Tuesday, June 11, 2013

Loretta Prisco on Mayoral Control

The UFT and mayoral candidates all speak against "this mayor" as what is wrong with mayoral control. They propose to "tweak" it, give parents a voice and be fairer to teachers. The problem with mayoral control is much deeper than that.

Education philosophy, content, and policy should not be dictated by a partisan political point of view. That does not mean that education is void of a political point of view in a larger context, to be sure all things are determined by a political point of view, but not in a partisan party point of view determined by electoral politics.  


Educational policy should not reflect the beliefs or pronouncements of a Democratic or Republican candidate.

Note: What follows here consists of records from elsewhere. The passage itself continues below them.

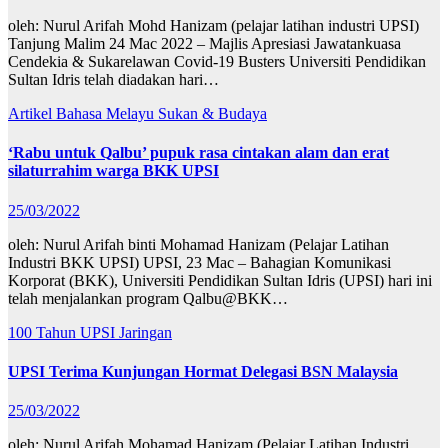
oleh: Nurul Arifah Mohd Hanizam (pelajar latihan industri UPSI)
Tanjung Malim 24 Mac 2022 – Majlis Apresiasi Jawatankuasa
Cendekia & Sukarelawan Covid-19 Busters Universiti Pendidikan
Sultan Idris telah diadakan hari…
Artikel Bahasa Melayu
Sukan & Budaya
‘Rabu untuk Qalbu’ pupuk rasa cintakan alam dan erat
silaturrahim warga BKK UPSI
25/03/2022
oleh: Nurul Arifah binti Mohamad Hanizam (Pelajar Latihan
Industri BKK UPSI) UPSI, 23 Mac – Bahagian Komunikasi
Korporat (BKK), Universiti Pendidikan Sultan Idris (UPSI) hari ini
telah menjalankan program Qalbu@BKK…
100 Tahun UPSI
Jaringan
UPSI Terima Kunjungan Hormat Delegasi BSN Malaysia
25/03/2022
oleh: Nurul Arifah Mohamad Hanizam (Pelajar Latihan Industri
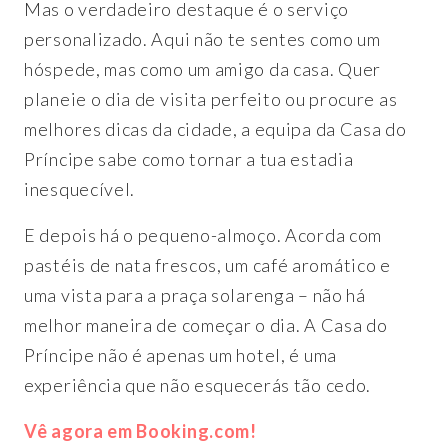
Mas o verdadeiro destaque é o serviço
personalizado. Aqui não te sentes como um
hóspede, mas como um amigo da casa. Quer
planeie o dia de visita perfeito ou procure as
melhores dicas da cidade, a equipa da Casa do
Príncipe sabe como tornar a tua estadia
inesquecível.
E depois há o pequeno-almoço. Acorda com
pastéis de nata frescos, um café aromático e
uma vista para a praça solarenga – não há
melhor maneira de começar o dia. A Casa do
Príncipe não é apenas um hotel, é uma
experiência que não esquecerás tão cedo.
Vê agora em Booking.com!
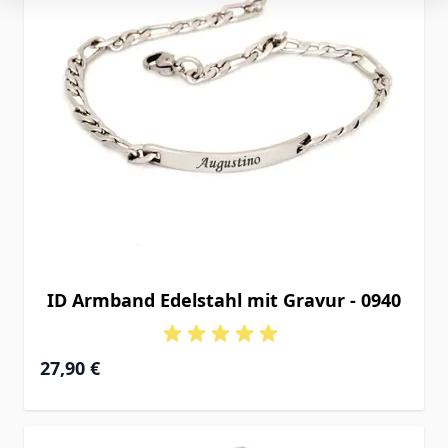
ID Armband Edelstahl mit Gravur - 0940
27,90 €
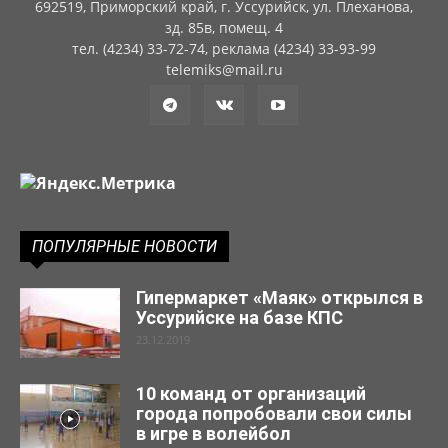
692519, Приморский край, г. Уссурийск, ул. Плеханова,
зд. 85в, помещ. 4
тел. (4234) 33-72-74, реклама (4234) 33-93-99
telemiks@mail.ru
ПОПУЛЯРНЫЕ НОВОСТИ
Гипермаркет «Маяк» открылся в
Уссурийске на базе КПС
23.12.2019
10 команд от организаций
города попробовали свои силы
в игре в волейбол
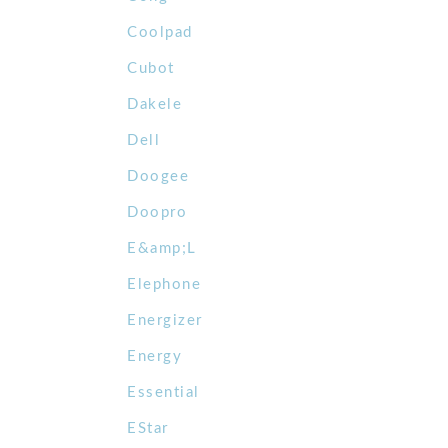
Coolpad
Cubot
Dakele
Dell
Doogee
Doopro
E&amp;L
Elephone
Energizer
Energy
Essential
EStar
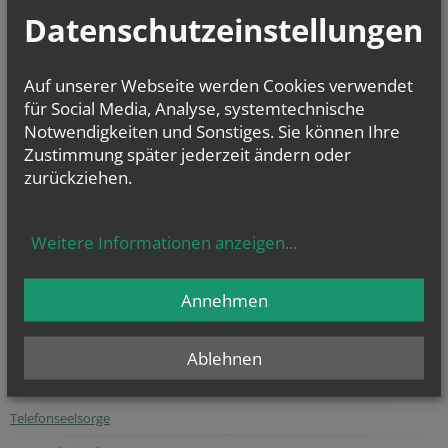
Datenschutzeinstellungen
Auf unserer Webseite werden Cookies verwendet
für Social Media, Analyse, systemtechnische
Notwendigkeiten und Sonstiges. Sie können Ihre
Zustimmung später jederzeit ändern oder
zurückziehen.
Die digitalisierten Matrikenbücher vom Beginn der jeweiligen
Matrikenführung an bis einschließlich 1938 können online kostenlos
Weitere Informationen anzeigen
...
und jederzeit eingesehen werden.
Annehmen
gottesdienst.at
Stundenbuch Online
(tägliche liturgische Texte)
Ablehnen
Liturgischer Kalender
Telefonseelsorge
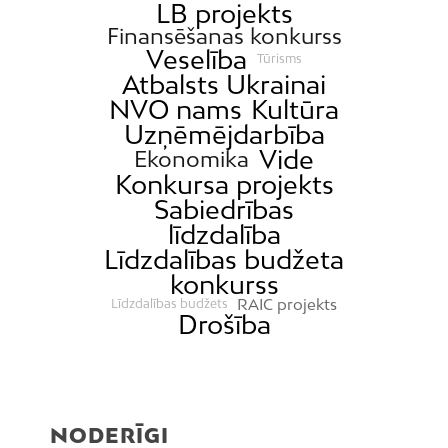
LB projekts
Finansēšanas konkurss
Veselība
Tūrisms
Atbalsts Ukrainai
NVO nams
Kultūra
Uzņēmējdarbība
Vide
Ekonomika
Konkursa projekts
Sabiedrības
līdzdalība
Līdzdalības budžeta
konkurss
RAIC projekts
Līdzdalības budžets
Drošība
NODERĪGI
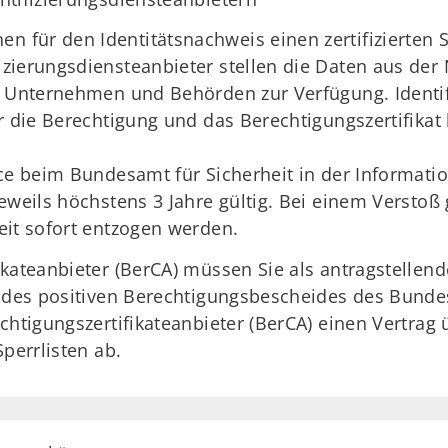
für den Identitätsnachweis einen zertifizierten Se
zierungsdiensteanbieter stellen die Daten aus der
en Unternehmen und Behörden zur Verfügung. Identi
r die Berechtigung und das Berechtigungszertifikat
ce beim Bundesamt für Sicherheit in der Informations
jeweils höchstens 3 Jahre gültig. Bei einem Versto
eit sofort entzogen werden.
kateanbieter (BerCA) müssen Sie als antragstellend
s des positiven Berechtigungsbescheides des Bund
chtigungszertifikateanbieter (BerCA) einen Vertra
perrlisten ab.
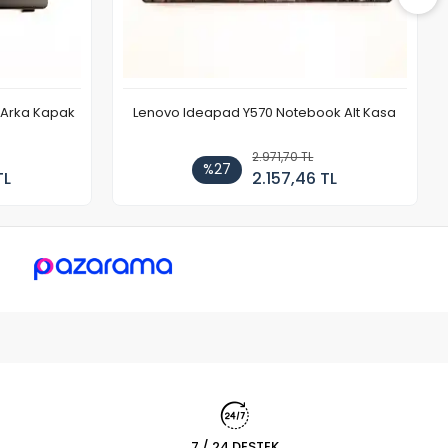
r Arka Kapak
Lenovo Ideapad Y570 Notebook Alt Kasa
2.971,70 TL
%27
TL
2.157,46 TL
7 / 24 DESTEK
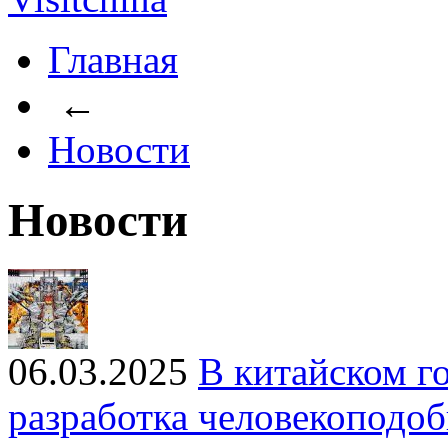
Главная
←
Новости
Новости
06.03.2025
В китайском г
разработка человекоподо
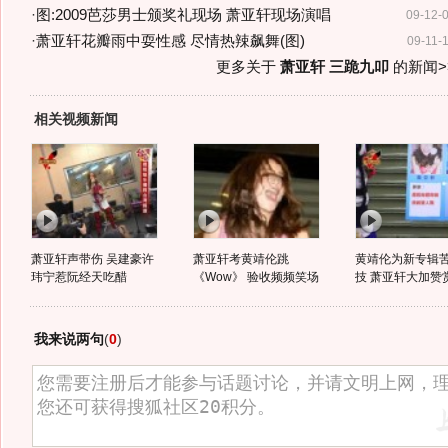
·
图:2009芭莎男士颁奖礼现场 萧亚轩现场演唱
09-12-
·
萧亚轩花瓣雨中耍性感 尽情热辣飙舞(图)
09-11-
更多关于
萧亚轩 三跪九叩
的新闻>
相关视频新闻
萧亚轩声带伤 吴建豪许
萧亚轩考黄靖伦跳
黄靖伦为新专辑
玮宁惹阮经天吃醋
《Wow》 验收频频笑场
技 萧亚轩大加赞
我来说两句
(
0
)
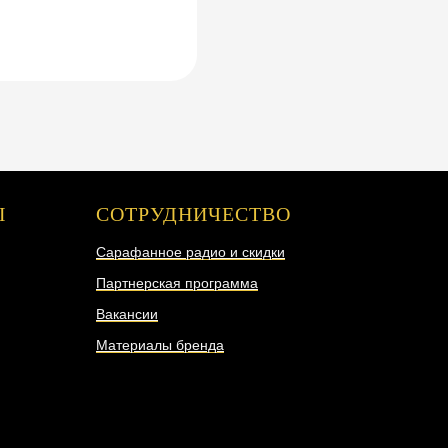
Ы
СОТРУДНИЧЕСТВО
Сарафанное радио и скидки
Партнерская программа
Вакансии
Материалы бренда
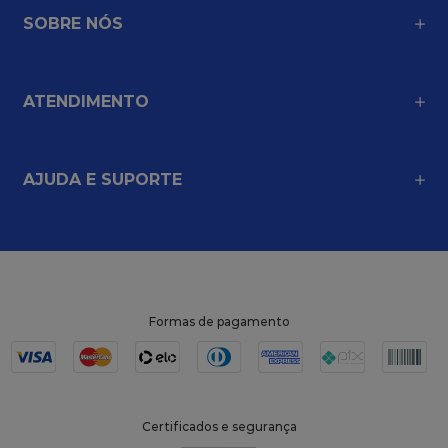
SOBRE NÓS
ATENDIMENTO
AJUDA E SUPORTE
Formas de pagamento
Certificados e segurança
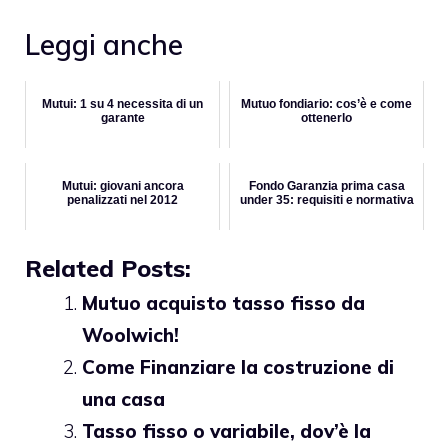
Leggi anche
Mutui: 1 su 4 necessita di un
Mutuo fondiario: cos’è e come
garante
ottenerlo
Mutui: giovani ancora
Fondo Garanzia prima casa
penalizzati nel 2012
under 35: requisiti e normativa
Related Posts:
Mutuo acquisto tasso fisso da
Woolwich!
Come Finanziare la costruzione di
una casa
Tasso fisso o variabile, dov’è la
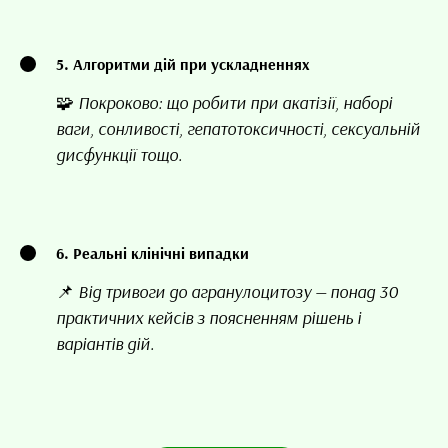
5. Алгоритми дій при ускладненнях
🧩 Покроково: що робити при акатізії, наборі
ваги, сонливості, гепатотоксичності, сексуальній
дисфункції тощо.
6. Реальні клінічні випадки
📌 Від тривоги до агранулоцитозу — понад 30
практичних кейсів з поясненням рішень і
варіантів дій.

Mayoral control lead to a mayor running for re-election on platform of improving schools. And how was this done? By using the system and our kids and manipulating the scores to prove that we are doing better. When you arrive in your first year of office, manipulate scores through test selection and scale scores to be low. Then create a test factory and have schools and teachers focus only on reading and math, and the following year, give the same tests, manipulate the scaling. Voila-an improved system.
Education policy should never be determined by the whim and caprice of any individual. Nor should it change with an election every four years. Education change does not happen overnight. Policies have to be given a chance to work-years to work. A system wide, or even a district wide change doesn't happen with teachers getting a CD to view over the summer or a webinar on brooklyn-queens day.

The call for a chancellor who is an educator is a hollow one under mayoral control. The "educator" does what the mayor wants or he/she will be driven out of town.
I want to add that I don't trust the "educator" as chancellor given that there are so many sellout educators. Steiner was a so-called educator and he gave Cathie Black a waiver. So that being a major demand is pretty toothless. Inf act why do we even need a chancellor? In a locally controlled school system he would be fairly irrelevant.